You may remember great jubilation in Weather Eye a year or so ago when the 44th IMO Prize was awarded to Jim Dooge. The IMO Prize is meteorology's highest international honour, established by the World Meteorological Organisation in 1955 to commemorate that group's predecessor, the International Meteorological Organisation. Prof Dooge, a long-time member of Seanad Eireann and sometime Irish foreign minister, received the award for his outstanding contribution over the years to hydrology, the science of water - which is, of course, his primary profession. Now the 45th IMO Prize has been presented, and again its recipient is no stranger to this column. Prof Edward Lorenz, an American born in Hartford, Connecticut, and professor emeritus of meteorology at the Massachusetts Institute of Technology, is an atmospheric scientist of world repute, but he became famous to a much wider constituency in the early 1970s when he articulated "chaos theory".
Lorenz's thesis, as applied to meteorology, was that beyond a certain interval of time, the behaviour of the atmosphere becomes inherently unpredictable. No matter how well our computer models reflect its actual behaviour, the initial state of the atmosphere can never be defined accurately enough for them to work effectively for, say, a three-week forecast period. Even the tiniest incidental eddies in the wind-flow may amplify spontaneously over time and in due course achieve proportions sufficient to have a catalytic effect on major weather systems. The atmosphere behaves chaotically.

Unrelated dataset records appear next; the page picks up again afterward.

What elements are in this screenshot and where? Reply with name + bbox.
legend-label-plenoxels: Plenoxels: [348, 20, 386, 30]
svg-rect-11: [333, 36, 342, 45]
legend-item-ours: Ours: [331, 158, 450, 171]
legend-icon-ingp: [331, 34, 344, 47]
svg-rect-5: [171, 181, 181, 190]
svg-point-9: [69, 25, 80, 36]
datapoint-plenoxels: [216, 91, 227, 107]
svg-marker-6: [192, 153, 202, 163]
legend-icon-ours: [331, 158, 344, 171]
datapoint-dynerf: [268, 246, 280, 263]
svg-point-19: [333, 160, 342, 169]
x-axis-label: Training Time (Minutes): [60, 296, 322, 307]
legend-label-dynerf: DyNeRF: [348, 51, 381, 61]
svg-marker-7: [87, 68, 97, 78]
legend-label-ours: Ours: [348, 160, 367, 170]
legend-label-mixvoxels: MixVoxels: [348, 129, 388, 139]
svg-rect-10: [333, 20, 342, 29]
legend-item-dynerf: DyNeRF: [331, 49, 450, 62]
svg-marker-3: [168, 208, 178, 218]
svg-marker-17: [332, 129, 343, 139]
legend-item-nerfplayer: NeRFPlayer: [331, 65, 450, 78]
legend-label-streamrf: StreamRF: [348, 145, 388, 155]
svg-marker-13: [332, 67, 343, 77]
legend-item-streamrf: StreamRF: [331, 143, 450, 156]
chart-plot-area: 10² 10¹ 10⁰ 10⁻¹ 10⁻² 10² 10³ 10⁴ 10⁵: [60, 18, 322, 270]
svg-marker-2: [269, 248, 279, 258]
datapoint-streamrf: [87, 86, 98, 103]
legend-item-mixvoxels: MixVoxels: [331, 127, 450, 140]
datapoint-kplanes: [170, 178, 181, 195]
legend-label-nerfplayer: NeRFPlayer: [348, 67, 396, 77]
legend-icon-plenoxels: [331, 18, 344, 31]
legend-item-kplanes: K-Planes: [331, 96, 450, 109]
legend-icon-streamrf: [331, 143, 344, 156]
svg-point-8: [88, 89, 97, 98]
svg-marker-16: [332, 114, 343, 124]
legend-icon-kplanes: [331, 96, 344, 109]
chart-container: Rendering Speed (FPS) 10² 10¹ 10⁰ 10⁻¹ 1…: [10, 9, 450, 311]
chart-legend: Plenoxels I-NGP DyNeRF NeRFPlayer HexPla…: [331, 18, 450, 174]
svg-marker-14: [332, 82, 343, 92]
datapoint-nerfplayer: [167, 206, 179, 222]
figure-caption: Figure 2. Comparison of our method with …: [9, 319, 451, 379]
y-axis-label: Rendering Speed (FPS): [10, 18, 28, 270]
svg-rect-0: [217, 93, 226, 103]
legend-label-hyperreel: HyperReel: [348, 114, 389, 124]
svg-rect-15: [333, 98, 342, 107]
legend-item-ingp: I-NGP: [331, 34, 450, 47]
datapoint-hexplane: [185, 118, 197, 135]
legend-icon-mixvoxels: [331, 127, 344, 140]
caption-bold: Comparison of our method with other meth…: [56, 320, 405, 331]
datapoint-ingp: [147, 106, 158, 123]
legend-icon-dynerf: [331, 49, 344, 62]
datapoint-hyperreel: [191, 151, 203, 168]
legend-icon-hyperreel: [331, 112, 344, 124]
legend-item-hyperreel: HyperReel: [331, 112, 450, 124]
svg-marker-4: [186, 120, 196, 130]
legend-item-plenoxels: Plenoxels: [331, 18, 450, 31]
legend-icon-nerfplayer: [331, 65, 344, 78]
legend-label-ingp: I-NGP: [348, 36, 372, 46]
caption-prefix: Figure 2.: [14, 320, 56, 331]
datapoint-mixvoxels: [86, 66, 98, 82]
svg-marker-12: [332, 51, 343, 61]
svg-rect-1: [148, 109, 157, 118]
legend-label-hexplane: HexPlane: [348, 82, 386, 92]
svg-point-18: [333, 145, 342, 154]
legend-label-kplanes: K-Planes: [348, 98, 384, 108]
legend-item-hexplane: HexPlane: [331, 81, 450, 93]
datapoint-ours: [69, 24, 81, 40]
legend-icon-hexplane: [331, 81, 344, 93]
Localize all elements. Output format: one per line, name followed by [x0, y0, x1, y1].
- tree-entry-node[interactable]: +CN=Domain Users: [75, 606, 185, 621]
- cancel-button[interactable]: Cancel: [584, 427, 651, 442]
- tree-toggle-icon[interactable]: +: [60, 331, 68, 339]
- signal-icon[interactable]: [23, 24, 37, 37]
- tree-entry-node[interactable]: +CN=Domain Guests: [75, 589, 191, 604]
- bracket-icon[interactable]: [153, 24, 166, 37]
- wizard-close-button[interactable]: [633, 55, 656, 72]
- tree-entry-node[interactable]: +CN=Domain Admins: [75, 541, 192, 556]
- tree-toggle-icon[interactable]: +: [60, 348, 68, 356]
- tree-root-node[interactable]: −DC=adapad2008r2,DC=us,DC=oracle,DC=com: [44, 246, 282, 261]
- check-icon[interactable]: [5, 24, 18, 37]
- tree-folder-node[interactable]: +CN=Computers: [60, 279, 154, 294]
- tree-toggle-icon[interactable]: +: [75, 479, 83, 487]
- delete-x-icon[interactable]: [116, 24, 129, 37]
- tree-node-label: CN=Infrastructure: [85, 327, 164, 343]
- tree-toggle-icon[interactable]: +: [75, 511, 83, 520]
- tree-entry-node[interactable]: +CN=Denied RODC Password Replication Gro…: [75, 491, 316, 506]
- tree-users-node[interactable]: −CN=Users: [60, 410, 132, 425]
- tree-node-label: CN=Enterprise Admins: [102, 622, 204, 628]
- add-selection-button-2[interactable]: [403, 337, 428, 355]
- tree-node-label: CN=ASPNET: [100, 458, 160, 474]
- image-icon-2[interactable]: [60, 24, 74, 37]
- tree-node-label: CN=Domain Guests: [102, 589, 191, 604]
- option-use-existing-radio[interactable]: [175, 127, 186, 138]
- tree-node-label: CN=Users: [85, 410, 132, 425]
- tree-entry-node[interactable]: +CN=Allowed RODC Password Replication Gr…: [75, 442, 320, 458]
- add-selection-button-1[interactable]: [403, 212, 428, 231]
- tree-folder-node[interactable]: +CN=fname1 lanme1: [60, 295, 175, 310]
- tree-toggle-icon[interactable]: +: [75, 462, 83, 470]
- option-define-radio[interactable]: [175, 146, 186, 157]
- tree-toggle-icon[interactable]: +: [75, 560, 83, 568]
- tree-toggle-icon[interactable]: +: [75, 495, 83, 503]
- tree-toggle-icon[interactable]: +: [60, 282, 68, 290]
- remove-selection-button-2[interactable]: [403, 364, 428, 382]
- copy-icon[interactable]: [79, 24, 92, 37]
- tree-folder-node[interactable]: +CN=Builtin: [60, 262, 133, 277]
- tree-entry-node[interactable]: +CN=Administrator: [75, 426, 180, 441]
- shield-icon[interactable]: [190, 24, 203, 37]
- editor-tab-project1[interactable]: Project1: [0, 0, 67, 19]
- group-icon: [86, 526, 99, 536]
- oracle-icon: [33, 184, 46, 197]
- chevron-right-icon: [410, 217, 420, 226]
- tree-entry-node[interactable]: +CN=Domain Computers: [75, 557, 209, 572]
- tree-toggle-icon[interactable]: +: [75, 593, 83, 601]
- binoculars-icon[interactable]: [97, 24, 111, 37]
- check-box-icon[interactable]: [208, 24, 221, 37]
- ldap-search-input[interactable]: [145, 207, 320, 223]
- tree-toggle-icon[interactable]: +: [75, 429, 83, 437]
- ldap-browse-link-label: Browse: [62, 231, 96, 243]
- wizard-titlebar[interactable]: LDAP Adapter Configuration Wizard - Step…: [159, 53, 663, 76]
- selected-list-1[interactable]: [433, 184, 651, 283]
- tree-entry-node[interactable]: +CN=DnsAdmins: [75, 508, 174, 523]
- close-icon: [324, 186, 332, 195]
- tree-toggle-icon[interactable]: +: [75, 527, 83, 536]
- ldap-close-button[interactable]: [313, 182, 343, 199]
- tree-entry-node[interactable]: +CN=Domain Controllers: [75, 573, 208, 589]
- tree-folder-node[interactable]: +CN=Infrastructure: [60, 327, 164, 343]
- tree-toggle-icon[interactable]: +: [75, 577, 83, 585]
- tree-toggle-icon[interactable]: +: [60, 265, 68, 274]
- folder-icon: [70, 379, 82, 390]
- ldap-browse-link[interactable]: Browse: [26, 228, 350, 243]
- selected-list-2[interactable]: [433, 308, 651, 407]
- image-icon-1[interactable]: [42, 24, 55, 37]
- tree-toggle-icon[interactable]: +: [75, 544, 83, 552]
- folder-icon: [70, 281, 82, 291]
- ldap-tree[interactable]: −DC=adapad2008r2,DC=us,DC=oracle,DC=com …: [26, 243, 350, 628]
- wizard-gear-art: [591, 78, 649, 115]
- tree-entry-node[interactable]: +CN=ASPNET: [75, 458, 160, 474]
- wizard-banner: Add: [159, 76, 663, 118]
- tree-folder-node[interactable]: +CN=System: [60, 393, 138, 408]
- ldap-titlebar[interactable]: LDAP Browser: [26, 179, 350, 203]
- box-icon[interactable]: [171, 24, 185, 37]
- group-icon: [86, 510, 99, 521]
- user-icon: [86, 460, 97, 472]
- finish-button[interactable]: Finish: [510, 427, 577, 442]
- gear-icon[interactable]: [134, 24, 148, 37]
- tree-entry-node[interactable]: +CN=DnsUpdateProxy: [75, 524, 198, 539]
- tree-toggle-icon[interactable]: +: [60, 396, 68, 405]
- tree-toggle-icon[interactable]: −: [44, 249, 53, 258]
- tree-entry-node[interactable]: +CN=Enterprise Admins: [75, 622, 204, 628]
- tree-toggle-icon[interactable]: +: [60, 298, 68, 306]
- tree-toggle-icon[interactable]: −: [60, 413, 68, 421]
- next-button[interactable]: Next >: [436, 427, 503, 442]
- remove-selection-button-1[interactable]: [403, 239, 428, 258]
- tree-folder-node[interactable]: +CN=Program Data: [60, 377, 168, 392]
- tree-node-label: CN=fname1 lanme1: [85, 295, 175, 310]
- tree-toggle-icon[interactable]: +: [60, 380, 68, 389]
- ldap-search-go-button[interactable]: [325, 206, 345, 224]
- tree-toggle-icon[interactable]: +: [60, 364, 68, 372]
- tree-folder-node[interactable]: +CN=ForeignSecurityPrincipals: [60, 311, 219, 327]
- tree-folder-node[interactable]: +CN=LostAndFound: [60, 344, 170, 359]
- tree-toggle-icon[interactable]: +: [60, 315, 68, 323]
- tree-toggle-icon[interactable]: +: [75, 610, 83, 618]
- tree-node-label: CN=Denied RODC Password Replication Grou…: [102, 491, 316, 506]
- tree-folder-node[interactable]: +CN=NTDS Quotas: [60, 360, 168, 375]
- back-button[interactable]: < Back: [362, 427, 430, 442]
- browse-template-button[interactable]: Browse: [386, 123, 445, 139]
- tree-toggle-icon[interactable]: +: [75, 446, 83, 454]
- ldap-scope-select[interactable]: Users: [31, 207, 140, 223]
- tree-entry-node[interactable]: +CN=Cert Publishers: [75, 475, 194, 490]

Chaos theory made it possible to estimate the inherent predictability, or otherwise, of the weather and climate at any given time, and led to significant improvements in the accuracy of the computer models used for weather forecasting. But chaos had applications far beyond the boundaries of meteorology. Lorenz's book, The Essence of Chaos, defined the concept in a way that nonspecialists found relatively easy to understand, and it spawned a whole new glossary of jargon, from "phase spaces" with "sources", "sinks" and "saddles", to "strange attractors", "bifurcations", "tangles" and "period-doubling cascades".
It opened up, in fact, an entirely new field of scientific enquiry, having a profound effect on the thinking of scientists in other disciplines, political decision-makers and the public.
And he coined a phrase. In a lecture in the early 1970s, describing the phenomenon of chaos, Lorenz remarked: "A very small perturbation, in due time, can make things develop quite differently from the way they would have happened if the small disturbance had not been there." Then in a rhetorical question, he went on suggest an image that has become a universal cliche: "Could the flap of a butterfly's wings over Brazil spawn the next tornado up in Texas?"